# EXERCISE DESCRIPTION
The expected output is every line of the data exactly as shown, minus the images.

# LISTED ENTRIES
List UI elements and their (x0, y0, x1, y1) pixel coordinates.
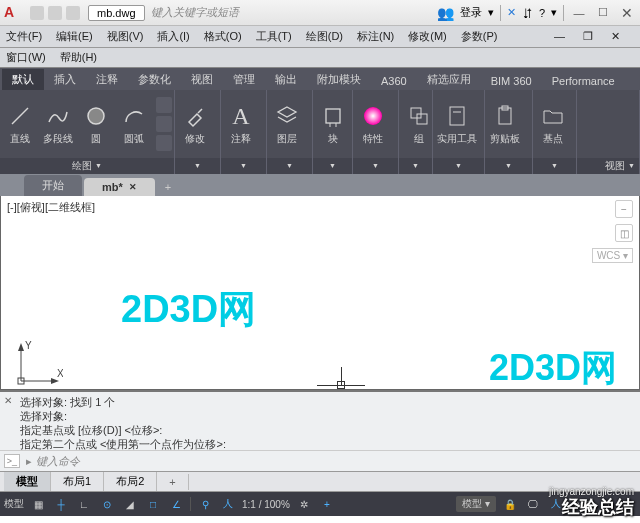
viewcube-area: − ◫ WCS ▾ (592, 200, 633, 263)
menu-tools[interactable]: 工具(T) (256, 29, 292, 44)
ribbon-tab-addins[interactable]: 附加模块 (307, 69, 371, 90)
infocenter-icon[interactable]: ⮃ (522, 7, 533, 19)
ribbon-tab-insert[interactable]: 插入 (44, 69, 86, 90)
dropdown-icon[interactable]: ▾ (551, 6, 557, 19)
properties-button[interactable]: 特性 (357, 102, 389, 146)
sb-dyn-icon[interactable]: + (318, 495, 336, 513)
ribbon-tab-a360[interactable]: A360 (371, 72, 417, 90)
exchange-icon[interactable]: ✕ (507, 6, 516, 19)
minimize-button[interactable]: — (570, 5, 588, 21)
sb-gear-icon[interactable]: ✲ (295, 495, 313, 513)
sb-anno-icon[interactable]: 人 (219, 495, 237, 513)
sb-monitor-icon[interactable]: 🖵 (524, 495, 542, 513)
mdi-close-button[interactable]: ✕ (611, 30, 620, 43)
sb-iso-icon[interactable]: ◢ (121, 495, 139, 513)
ribbon-tabs: 默认 插入 注释 参数化 视图 管理 输出 附加模块 A360 精选应用 BIM… (0, 68, 640, 90)
menu-parametric[interactable]: 参数(P) (461, 29, 498, 44)
qat-button[interactable] (66, 6, 80, 20)
sb-snap-icon[interactable]: ┼ (52, 495, 70, 513)
ribbon-tab-manage[interactable]: 管理 (223, 69, 265, 90)
mdi-minimize-button[interactable]: — (554, 30, 565, 43)
qat-button[interactable] (48, 6, 62, 20)
svg-text:Y: Y (25, 340, 32, 351)
menu-modify[interactable]: 修改(M) (408, 29, 447, 44)
sb-grid-icon[interactable]: ▦ (29, 495, 47, 513)
layer-button[interactable]: 图层 (271, 102, 303, 146)
sb-osnap-icon[interactable]: □ (144, 495, 162, 513)
clipboard-button[interactable]: 剪贴板 (489, 102, 521, 146)
ribbon-tab-annotate[interactable]: 注释 (86, 69, 128, 90)
layout-tab-add[interactable]: + (157, 474, 188, 490)
help-icon[interactable]: ? (539, 7, 545, 19)
menu-dimension[interactable]: 标注(N) (357, 29, 394, 44)
layout-tabs: 模型 布局1 布局2 + (0, 472, 640, 492)
viewport-label[interactable]: [-][俯视][二维线框] (7, 200, 95, 215)
menu-insert[interactable]: 插入(I) (157, 29, 189, 44)
command-prompt-icon: >_ (4, 454, 20, 468)
sb-polar-icon[interactable]: ⊙ (98, 495, 116, 513)
group-button[interactable]: 组 (403, 102, 435, 146)
ribbon-tab-view[interactable]: 视图 (181, 69, 223, 90)
layout-tab-2[interactable]: 布局2 (104, 472, 157, 491)
utilities-button[interactable]: 实用工具 (437, 102, 477, 146)
ribbon-tab-performance[interactable]: Performance (542, 72, 625, 90)
sb-lock-icon[interactable]: 🔒 (501, 495, 519, 513)
annotate-button[interactable]: A注释 (225, 102, 257, 146)
doc-tab-current[interactable]: mb*✕ (84, 178, 155, 196)
ribbon-panel-layer: 图层 ▼ (267, 90, 313, 174)
group-icon (405, 102, 433, 130)
sb-scale-label[interactable]: 1:1 / 100% (242, 499, 290, 510)
close-icon[interactable]: ✕ (4, 394, 12, 408)
ribbon-tab-default[interactable]: 默认 (2, 69, 44, 90)
sb-lwt-icon[interactable]: ⚲ (196, 495, 214, 513)
line-button[interactable]: 直线 (4, 102, 36, 146)
login-button[interactable]: 登录 (460, 5, 482, 20)
menu-draw[interactable]: 绘图(D) (306, 29, 343, 44)
close-tab-icon[interactable]: ✕ (129, 182, 137, 192)
menu-format[interactable]: 格式(O) (204, 29, 242, 44)
menu-help[interactable]: 帮助(H) (60, 50, 97, 65)
menu-view[interactable]: 视图(V) (107, 29, 144, 44)
wcs-label[interactable]: WCS ▾ (592, 248, 633, 263)
layout-tab-model[interactable]: 模型 (4, 472, 51, 491)
drawing-area[interactable]: [-][俯视][二维线框] − ◫ WCS ▾ 2D3D网 2D3D网 Y X (0, 196, 640, 390)
sb-model-button[interactable]: 模型 (4, 495, 24, 513)
menu-file[interactable]: 文件(F) (6, 29, 42, 44)
base-button[interactable]: 基点 (537, 102, 569, 146)
viewcube-icon[interactable]: ◫ (615, 224, 633, 242)
doc-tab-start[interactable]: 开始 (24, 175, 82, 196)
maximize-button[interactable]: ☐ (594, 5, 612, 21)
circle-button[interactable]: 圆 (80, 102, 112, 146)
circle-icon (82, 102, 110, 130)
arc-button[interactable]: 圆弧 (118, 102, 150, 146)
overlay-text: 经验总结 (562, 495, 634, 519)
nav-minus-icon[interactable]: − (615, 200, 633, 218)
chevron-down-icon[interactable]: ▼ (95, 158, 102, 174)
search-placeholder[interactable]: 键入关键字或短语 (151, 5, 239, 20)
menu-edit[interactable]: 编辑(E) (56, 29, 93, 44)
polyline-button[interactable]: 多段线 (42, 102, 74, 146)
sb-ortho-icon[interactable]: ∟ (75, 495, 93, 513)
qat-button[interactable] (30, 6, 44, 20)
block-button[interactable]: 块 (317, 102, 349, 146)
doc-tab-add[interactable]: + (157, 178, 179, 196)
sb-otrack-icon[interactable]: ∠ (167, 495, 185, 513)
modify-button[interactable]: 修改 (179, 102, 211, 146)
close-button[interactable]: ✕ (618, 5, 636, 21)
menu-window[interactable]: 窗口(W) (6, 50, 46, 65)
command-input[interactable]: >_ ▸ 键入命令 (0, 450, 640, 472)
ribbon-tab-output[interactable]: 输出 (265, 69, 307, 90)
folder-icon (539, 102, 567, 130)
ribbon-tab-parametric[interactable]: 参数化 (128, 69, 181, 90)
divider (500, 5, 501, 21)
layout-tab-1[interactable]: 布局1 (51, 472, 104, 491)
cmd-line: 选择对象: (20, 409, 634, 423)
mdi-restore-button[interactable]: ❐ (583, 30, 593, 43)
sb-model-combo[interactable]: 模型 ▾ (456, 496, 496, 512)
ribbon-tab-featured[interactable]: 精选应用 (417, 69, 481, 90)
ribbon-tab-bim360[interactable]: BIM 360 (481, 72, 542, 90)
ribbon-panel-draw: 直线 多段线 圆 圆弧 绘图▼ (0, 90, 175, 174)
status-bar: 模型 ▦ ┼ ∟ ⊙ ◢ □ ∠ ⚲ 人 1:1 / 100% ✲ + 模型 ▾… (0, 492, 640, 516)
dropdown-icon[interactable]: ▾ (488, 6, 494, 19)
draw-more[interactable] (156, 97, 172, 151)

# ANSWER SECTION
List UI elements and their (x0, y0, x1, y1) pixel coordinates.
viewcube-area: − ◫ WCS ▾ (592, 200, 633, 263)
menu-tools[interactable]: 工具(T) (256, 29, 292, 44)
ribbon-tab-addins[interactable]: 附加模块 (307, 69, 371, 90)
infocenter-icon[interactable]: ⮃ (522, 7, 533, 19)
ribbon-tab-insert[interactable]: 插入 (44, 69, 86, 90)
dropdown-icon[interactable]: ▾ (551, 6, 557, 19)
properties-button[interactable]: 特性 (357, 102, 389, 146)
sb-dyn-icon[interactable]: + (318, 495, 336, 513)
ribbon-tab-a360[interactable]: A360 (371, 72, 417, 90)
exchange-icon[interactable]: ✕ (507, 6, 516, 19)
minimize-button[interactable]: — (570, 5, 588, 21)
sb-gear-icon[interactable]: ✲ (295, 495, 313, 513)
sb-anno-icon[interactable]: 人 (219, 495, 237, 513)
sb-monitor-icon[interactable]: 🖵 (524, 495, 542, 513)
mdi-close-button[interactable]: ✕ (611, 30, 620, 43)
sb-iso-icon[interactable]: ◢ (121, 495, 139, 513)
ribbon-tabs: 默认 插入 注释 参数化 视图 管理 输出 附加模块 A360 精选应用 BIM… (0, 68, 640, 90)
menu-parametric[interactable]: 参数(P) (461, 29, 498, 44)
qat-button[interactable] (66, 6, 80, 20)
sb-snap-icon[interactable]: ┼ (52, 495, 70, 513)
ribbon-tab-manage[interactable]: 管理 (223, 69, 265, 90)
mdi-minimize-button[interactable]: — (554, 30, 565, 43)
qat-button[interactable] (48, 6, 62, 20)
svg-text:Y: Y (25, 340, 32, 351)
menu-modify[interactable]: 修改(M) (408, 29, 447, 44)
sb-grid-icon[interactable]: ▦ (29, 495, 47, 513)
layer-button[interactable]: 图层 (271, 102, 303, 146)
sb-osnap-icon[interactable]: □ (144, 495, 162, 513)
clipboard-button[interactable]: 剪贴板 (489, 102, 521, 146)
ribbon-tab-annotate[interactable]: 注释 (86, 69, 128, 90)
layout-tab-add[interactable]: + (157, 474, 188, 490)
help-icon[interactable]: ? (539, 7, 545, 19)
menu-dimension[interactable]: 标注(N) (357, 29, 394, 44)
layout-tabs: 模型 布局1 布局2 + (0, 472, 640, 492)
viewport-label[interactable]: [-][俯视][二维线框] (7, 200, 95, 215)
menu-insert[interactable]: 插入(I) (157, 29, 189, 44)
command-prompt-icon: >_ (4, 454, 20, 468)
sb-polar-icon[interactable]: ⊙ (98, 495, 116, 513)
group-button[interactable]: 组 (403, 102, 435, 146)
ribbon-tab-view[interactable]: 视图 (181, 69, 223, 90)
layout-tab-2[interactable]: 布局2 (104, 472, 157, 491)
utilities-button[interactable]: 实用工具 (437, 102, 477, 146)
ribbon-tab-performance[interactable]: Performance (542, 72, 625, 90)
sb-lock-icon[interactable]: 🔒 (501, 495, 519, 513)
annotate-button[interactable]: A注释 (225, 102, 257, 146)
doc-tab-current[interactable]: mb*✕ (84, 178, 155, 196)
ribbon-panel-layer: 图层 ▼ (267, 90, 313, 174)
group-icon (405, 102, 433, 130)
sb-scale-label[interactable]: 1:1 / 100% (242, 499, 290, 510)
close-icon[interactable]: ✕ (4, 394, 12, 408)
ribbon-tab-default[interactable]: 默认 (2, 69, 44, 90)
sb-lwt-icon[interactable]: ⚲ (196, 495, 214, 513)
line-button[interactable]: 直线 (4, 102, 36, 146)
login-button[interactable]: 登录 (460, 5, 482, 20)
menu-draw[interactable]: 绘图(D) (306, 29, 343, 44)
close-tab-icon[interactable]: ✕ (129, 182, 137, 192)
menu-format[interactable]: 格式(O) (204, 29, 242, 44)
menu-help[interactable]: 帮助(H) (60, 50, 97, 65)
menu-view[interactable]: 视图(V) (107, 29, 144, 44)
wcs-label[interactable]: WCS ▾ (592, 248, 633, 263)
layout-tab-model[interactable]: 模型 (4, 472, 51, 491)
drawing-area[interactable]: [-][俯视][二维线框] − ◫ WCS ▾ 2D3D网 2D3D网 Y X (0, 196, 640, 390)
sb-model-button[interactable]: 模型 (4, 495, 24, 513)
menu-file[interactable]: 文件(F) (6, 29, 42, 44)
base-button[interactable]: 基点 (537, 102, 569, 146)
viewcube-icon[interactable]: ◫ (615, 224, 633, 242)
doc-tab-start[interactable]: 开始 (24, 175, 82, 196)
maximize-button[interactable]: ☐ (594, 5, 612, 21)
circle-button[interactable]: 圆 (80, 102, 112, 146)
circle-icon (82, 102, 110, 130)
arc-button[interactable]: 圆弧 (118, 102, 150, 146)
overlay-text: 经验总结 (562, 495, 634, 519)
nav-minus-icon[interactable]: − (615, 200, 633, 218)
chevron-down-icon[interactable]: ▼ (95, 158, 102, 174)
search-placeholder[interactable]: 键入关键字或短语 (151, 5, 239, 20)
menu-edit[interactable]: 编辑(E) (56, 29, 93, 44)
polyline-button[interactable]: 多段线 (42, 102, 74, 146)
sb-ortho-icon[interactable]: ∟ (75, 495, 93, 513)
qat-button[interactable] (30, 6, 44, 20)
block-button[interactable]: 块 (317, 102, 349, 146)
doc-tab-add[interactable]: + (157, 178, 179, 196)
sb-otrack-icon[interactable]: ∠ (167, 495, 185, 513)
modify-button[interactable]: 修改 (179, 102, 211, 146)
close-button[interactable]: ✕ (618, 5, 636, 21)
menu-window[interactable]: 窗口(W) (6, 50, 46, 65)
command-input[interactable]: >_ ▸ 键入命令 (0, 450, 640, 472)
ribbon-tab-output[interactable]: 输出 (265, 69, 307, 90)
folder-icon (539, 102, 567, 130)
ribbon-tab-parametric[interactable]: 参数化 (128, 69, 181, 90)
divider (500, 5, 501, 21)
layout-tab-1[interactable]: 布局1 (51, 472, 104, 491)
cmd-line: 选择对象: (20, 409, 634, 423)
mdi-restore-button[interactable]: ❐ (583, 30, 593, 43)
sb-model-combo[interactable]: 模型 ▾ (456, 496, 496, 512)
ribbon-tab-featured[interactable]: 精选应用 (417, 69, 481, 90)
ribbon-tab-bim360[interactable]: BIM 360 (481, 72, 542, 90)
ribbon-panel-draw: 直线 多段线 圆 圆弧 绘图▼ (0, 90, 175, 174)
status-bar: 模型 ▦ ┼ ∟ ⊙ ◢ □ ∠ ⚲ 人 1:1 / 100% ✲ + 模型 ▾… (0, 492, 640, 516)
dropdown-icon[interactable]: ▾ (488, 6, 494, 19)
draw-more[interactable] (156, 97, 172, 151)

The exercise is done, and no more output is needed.